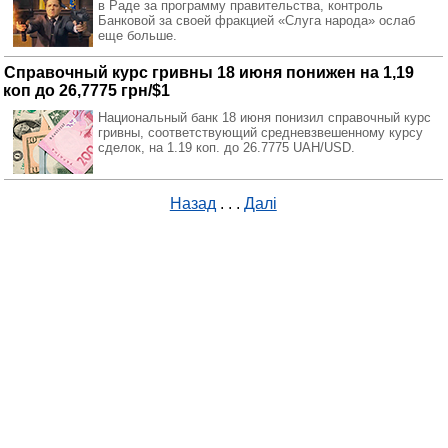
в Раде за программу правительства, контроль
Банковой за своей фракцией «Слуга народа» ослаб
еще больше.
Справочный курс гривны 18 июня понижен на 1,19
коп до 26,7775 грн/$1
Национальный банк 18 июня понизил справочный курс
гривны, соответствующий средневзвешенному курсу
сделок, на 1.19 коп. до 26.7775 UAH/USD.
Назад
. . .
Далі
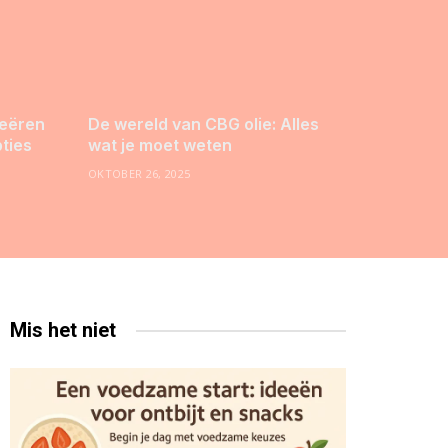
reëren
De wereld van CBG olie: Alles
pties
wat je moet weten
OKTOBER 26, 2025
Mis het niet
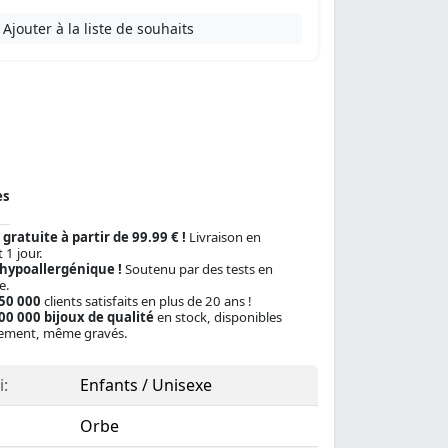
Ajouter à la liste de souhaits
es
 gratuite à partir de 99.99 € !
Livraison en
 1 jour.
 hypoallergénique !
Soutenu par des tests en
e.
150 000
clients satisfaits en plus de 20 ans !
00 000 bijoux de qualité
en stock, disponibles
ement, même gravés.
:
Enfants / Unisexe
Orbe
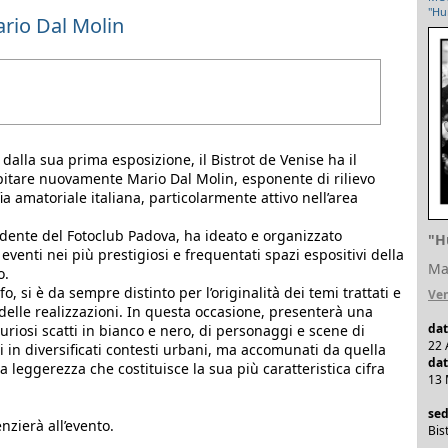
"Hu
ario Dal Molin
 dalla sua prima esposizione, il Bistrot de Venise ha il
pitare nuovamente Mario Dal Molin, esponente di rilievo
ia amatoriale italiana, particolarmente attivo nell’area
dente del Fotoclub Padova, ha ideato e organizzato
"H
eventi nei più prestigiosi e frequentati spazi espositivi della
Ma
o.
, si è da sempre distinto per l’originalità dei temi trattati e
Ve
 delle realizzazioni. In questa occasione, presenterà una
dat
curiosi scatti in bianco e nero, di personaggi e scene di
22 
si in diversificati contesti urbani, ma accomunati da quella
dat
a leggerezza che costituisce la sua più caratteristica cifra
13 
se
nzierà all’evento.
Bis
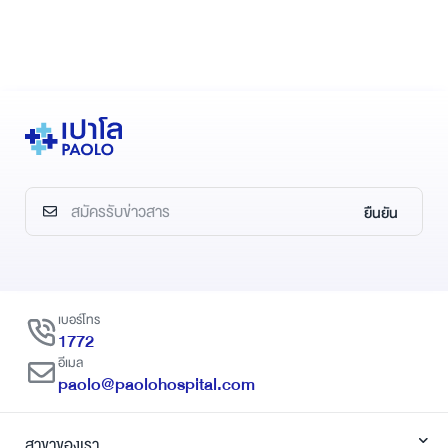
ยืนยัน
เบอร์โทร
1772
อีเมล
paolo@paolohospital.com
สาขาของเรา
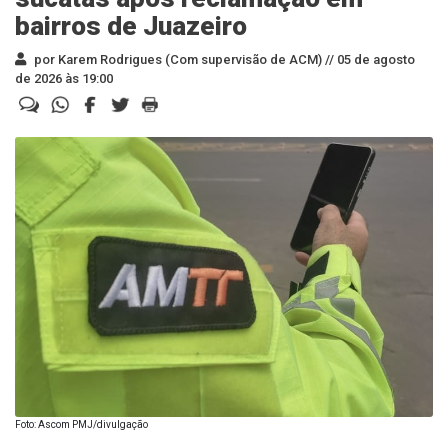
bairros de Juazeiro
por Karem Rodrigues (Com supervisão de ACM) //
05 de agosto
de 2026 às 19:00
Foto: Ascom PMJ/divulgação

──────────

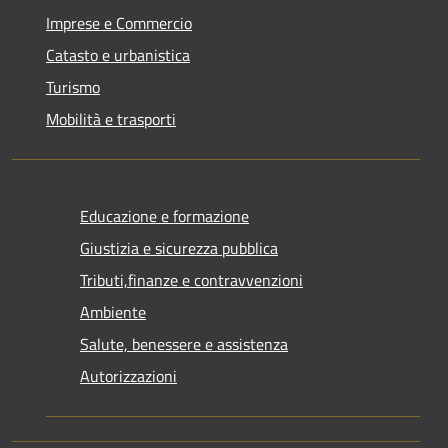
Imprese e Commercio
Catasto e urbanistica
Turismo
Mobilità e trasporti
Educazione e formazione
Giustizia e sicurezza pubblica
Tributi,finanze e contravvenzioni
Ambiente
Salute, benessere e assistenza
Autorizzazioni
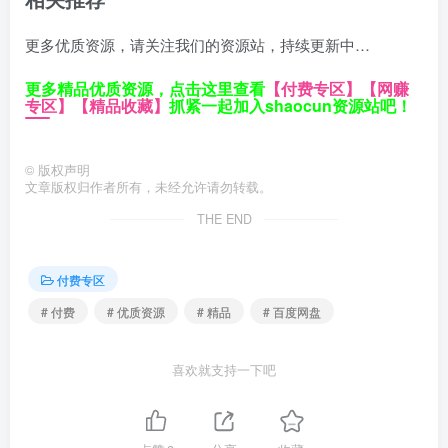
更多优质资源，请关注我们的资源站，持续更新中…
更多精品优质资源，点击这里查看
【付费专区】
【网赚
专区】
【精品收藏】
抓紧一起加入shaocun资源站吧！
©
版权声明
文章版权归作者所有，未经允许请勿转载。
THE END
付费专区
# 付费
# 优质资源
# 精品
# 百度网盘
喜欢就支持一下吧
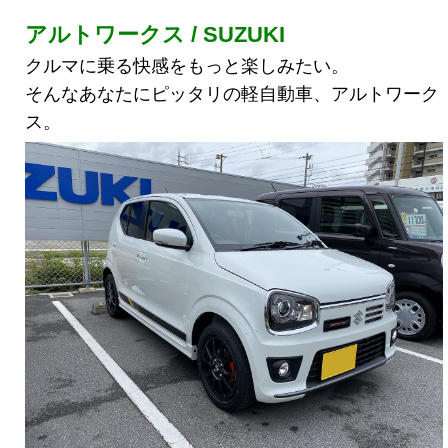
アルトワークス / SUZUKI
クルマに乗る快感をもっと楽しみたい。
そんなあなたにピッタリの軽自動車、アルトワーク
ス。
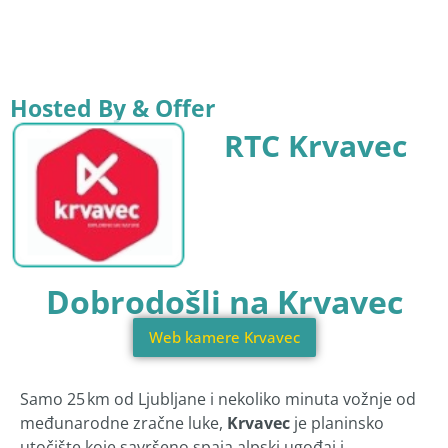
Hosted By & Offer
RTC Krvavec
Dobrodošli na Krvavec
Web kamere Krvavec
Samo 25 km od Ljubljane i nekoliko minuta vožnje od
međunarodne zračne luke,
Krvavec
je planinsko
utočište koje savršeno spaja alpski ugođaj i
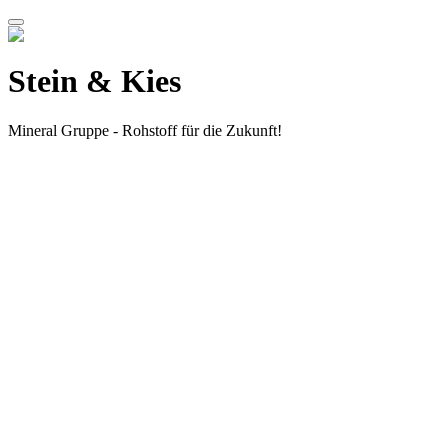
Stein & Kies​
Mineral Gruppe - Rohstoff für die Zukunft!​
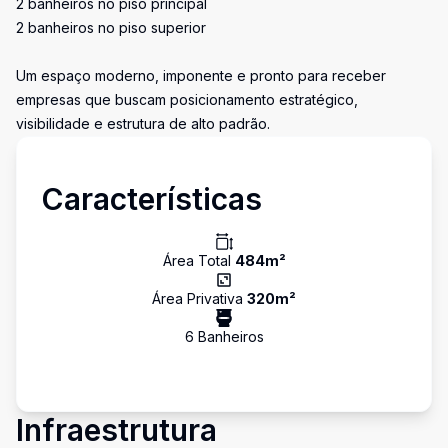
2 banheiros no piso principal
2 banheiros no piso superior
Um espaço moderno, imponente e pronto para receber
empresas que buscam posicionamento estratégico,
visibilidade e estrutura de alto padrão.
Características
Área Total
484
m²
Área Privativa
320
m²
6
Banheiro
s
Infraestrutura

──────────

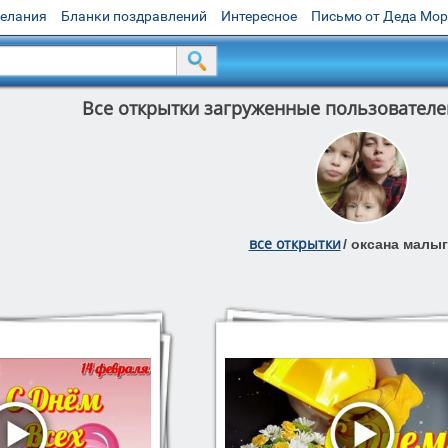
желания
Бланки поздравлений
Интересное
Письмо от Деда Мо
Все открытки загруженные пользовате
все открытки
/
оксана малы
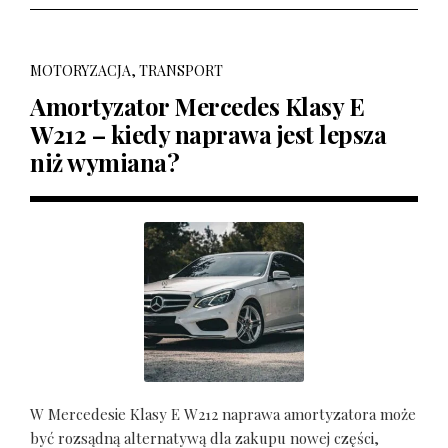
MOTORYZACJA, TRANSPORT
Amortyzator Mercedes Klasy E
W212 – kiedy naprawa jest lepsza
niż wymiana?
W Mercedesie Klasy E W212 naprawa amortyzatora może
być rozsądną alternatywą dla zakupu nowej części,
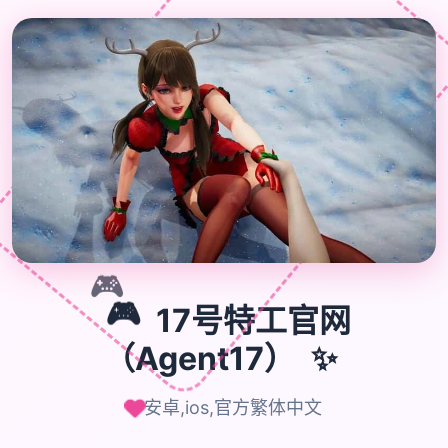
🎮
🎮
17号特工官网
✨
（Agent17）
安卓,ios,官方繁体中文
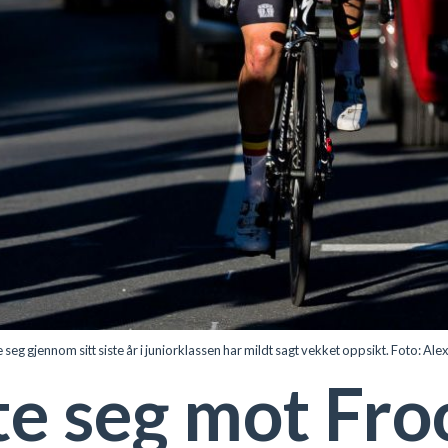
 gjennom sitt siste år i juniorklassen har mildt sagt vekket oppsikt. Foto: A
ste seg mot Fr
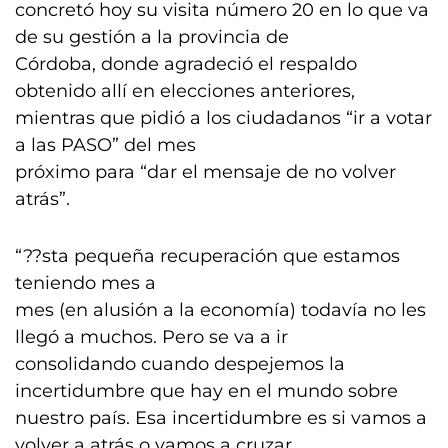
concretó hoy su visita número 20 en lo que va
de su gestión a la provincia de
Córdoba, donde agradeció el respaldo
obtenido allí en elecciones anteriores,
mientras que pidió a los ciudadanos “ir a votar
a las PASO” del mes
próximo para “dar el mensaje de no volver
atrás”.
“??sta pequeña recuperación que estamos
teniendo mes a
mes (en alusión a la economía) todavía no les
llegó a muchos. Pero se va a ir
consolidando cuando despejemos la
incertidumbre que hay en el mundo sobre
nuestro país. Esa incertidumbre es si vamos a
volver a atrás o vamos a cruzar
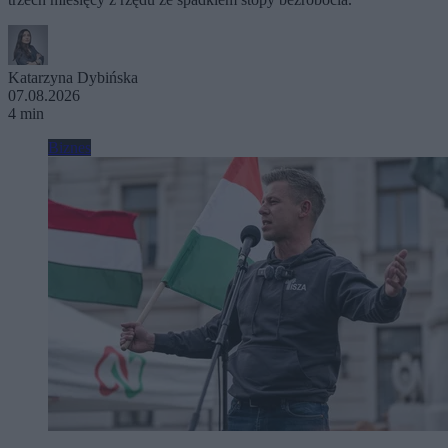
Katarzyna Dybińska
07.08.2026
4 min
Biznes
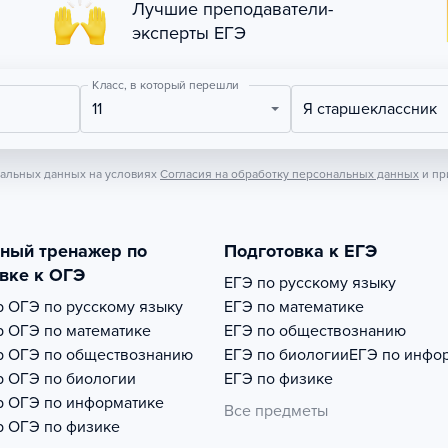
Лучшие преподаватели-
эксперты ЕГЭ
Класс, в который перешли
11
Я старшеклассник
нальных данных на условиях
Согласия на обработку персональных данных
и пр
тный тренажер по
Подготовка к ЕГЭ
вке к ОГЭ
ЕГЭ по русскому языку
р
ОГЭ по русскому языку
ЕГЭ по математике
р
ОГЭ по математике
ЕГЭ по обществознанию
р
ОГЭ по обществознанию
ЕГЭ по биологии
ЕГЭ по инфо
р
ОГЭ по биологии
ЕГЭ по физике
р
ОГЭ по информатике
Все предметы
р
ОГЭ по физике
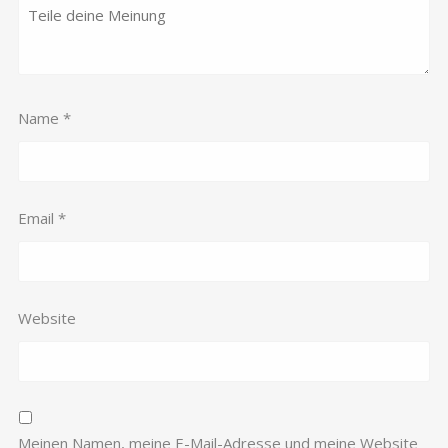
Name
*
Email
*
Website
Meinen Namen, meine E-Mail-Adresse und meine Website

──────────

REQUIREMENT -
Scan the records above and tell how many lines include the word "языку"; the number is all that should be written.

SOLUTION FOR THIS PROBLEM -
2